BBC presenter Michael Buerk has said that obese people should be left alone by NHS to save money.
The former I’m A Celebrity contestant said fat people should be allowed to indulge if they want to, adding that they are ‘weak, not ill.’
He also said that fat people may be making a ‘selfless sacrifice’ to stop the country from being overpopulated if they pass away ten years earlier than those who are not obese.
The journalist wrote in the Radio Times magazine that he doesn’t believe obesity should be considered a disease.
Buerk also said that branding it a disease will only encourage fat people to seek treatment. He disagrees with the idea of calling it a disease to ‘reduce the stigma of fatness,’ adding: “You’re fat because you eat too much.”
He also queried Public Health England’s claim that obesity-related and overweight ill-health costs the NHS £6.1 billion per year.
“Who can calculate how much an obese person would have cost if they were slim?” he said.
“How much would he or she cost if, instead of keeling over with a heart attack at 52, they live to a ripe, dementia-ridden old age, requiring decades of expensive care? (In any case, VAT on takeaways, confectionery and fizzy drinks more than covers it.)”
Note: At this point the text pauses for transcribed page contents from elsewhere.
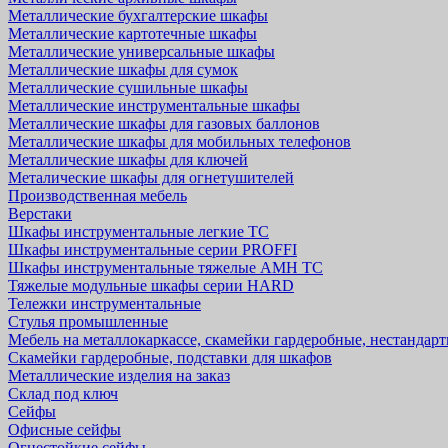
Металлические бухгалтерские шкафы
Металлические картотечные шкафы
Металлические универсальные шкафы
Металлические шкафы для сумок
Металлические сушильные шкафы
Металлические инструментальные шкафы
Металлические шкафы для газовых баллонов
Металлические шкафы для мобильных телефонов
Металлические шкафы для ключей
Металические шкафы для огнетушителей
Производственная мебель
Верстаки
Шкафы инструментальные легкие ТС
Шкафы инструментальные серии PROFFI
Шкафы инструментальные тяжелые AMH TC
Тяжелые модульные шкафы серии HARD
Тележки инструментальные
Стулья промышленные
Мебель на металлокаркассе, скамейки гардеробные, нестандар
Скамейки гардеробные, подставки для шкафов
Металлические изделия на заказ
Склад под ключ
Сейфы
Офисные сейфы
Огнестойкие сейфы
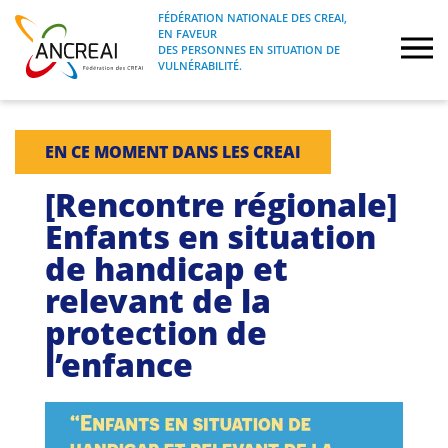
Skip
FÉDÉRATION NATIONALE DES CREAI,
to
EN FAVEUR
FÉDÉRATION NATIONALE DES CREAI, EN
ANCREAI
DES PERSONNES EN SITUATION DE
content
FAVEUR DES PERSONNES EN SITUATION
VULNÉRABILITÉ.
DE VULNÉRABILITÉ.
À propos
EN CE MOMENT DANS LES CREAI
Etudes
[Rencontre régionale]
Enfants en situation
Journées nationales
de handicap et
relevant de la
Formations
protection de
Projets Fédéraux
l’enfance
Espace emploi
Buerk also said that the “freedom to make bad choices is what personal autonomy, indeed democracy, is all about,” and asked “who is to say longevity is the ultimate goal in life?”
He added: “Let us positively re-frame the argument.
“The obese will die a decade earlier than the rest of us; see it as a selfless sacrifice in the fight against demographic imbalance, overpopulation and climate change.
“Give them the facts to make informed decisions, by all means, ‘nudge’ all you like, but in the end – leave couch potatoes alone. They’re weak, not ill.”
The NHS estimates that one in five children aged 10 to 11 are obese and almost one-third of adults in Britain are obese.